An unusual new idea in neuroscience suggests that our consciousness is derived from a field of electromagnetic waves emitted by neurons. This would be the newest theory of consciousness.
The idea is that these waves of electrical activity are sent by neurons and, as they spread to the sides of the brain, orchestrate our entire conscious experience. research, published last month in the journal Neuroscience of Consciousness, offers more theory than tangible evidence, but the author says it could pave the way for robots that really think and feel.
This author is Johnjoe McFadden, a molecular geneticist and director of quantum biology at the University of Surrey, who points to the flaws of other models of consciousness as the reason we do not have sensitive artificial intelligence or robots capable of realizing consciousness.
By publishing his theory of consciousness in the journal Neuroscience of Consciousness, Professor McFadden argues that consciousness is, in fact, the energy field of the brain. This theory could pave the way for the development of conscious AI, with conscious robots that have the ability to think, becoming a reality.
By recreating these electric waves in cars, McFadden suggests, engineers could bring it to light. McFadden’s hypothesis moves away from most neurologists, who generally see consciousness as a narrative that our brain constructs from our senses, perceptions, and actions. Instead, McFadden returns to a more empirical version of dualism – the idea that consciousness comes from something other than the matter of our brain – in this case, energy.

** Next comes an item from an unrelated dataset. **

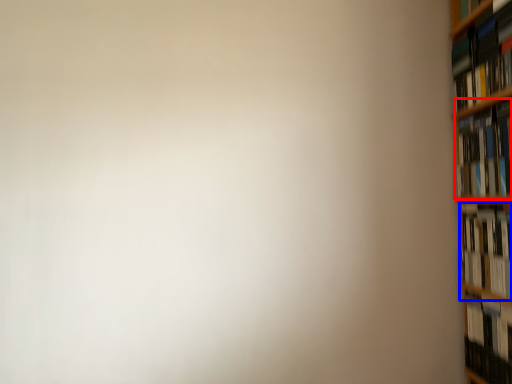 Question: Among these objects, which one is farthest to the camera, book (highlighted by a red box) or book (highlighted by a blue box)?

Choices:
 (A) book
 (B) book

Answer: (A) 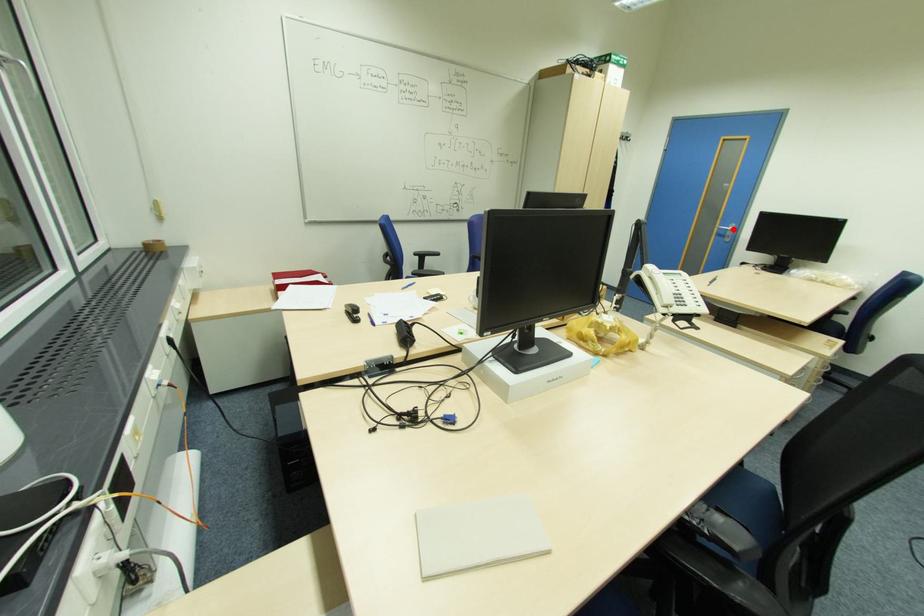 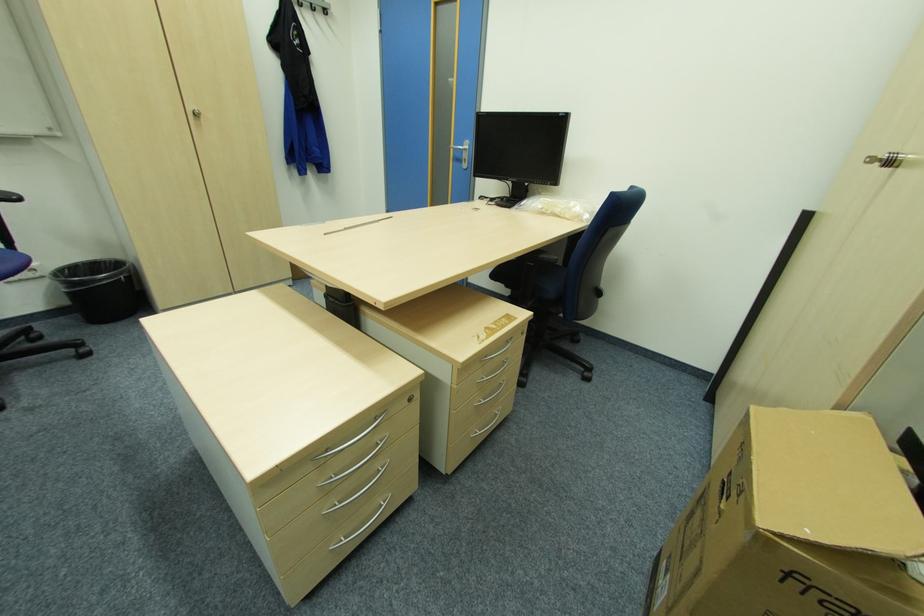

“How brain matter becomes conscious and manages to think is a mystery that has been meditated on by philosophers, theologians, mystics and ordinary people for millennia,” McFadden said in a statement. Press release. “I believe that this mystery has now been solved and that consciousness is the experience of nerves that connect to the brain’s self-generated electromagnetic field to drive what we call ‘free will’ and our voluntary actions,” he added.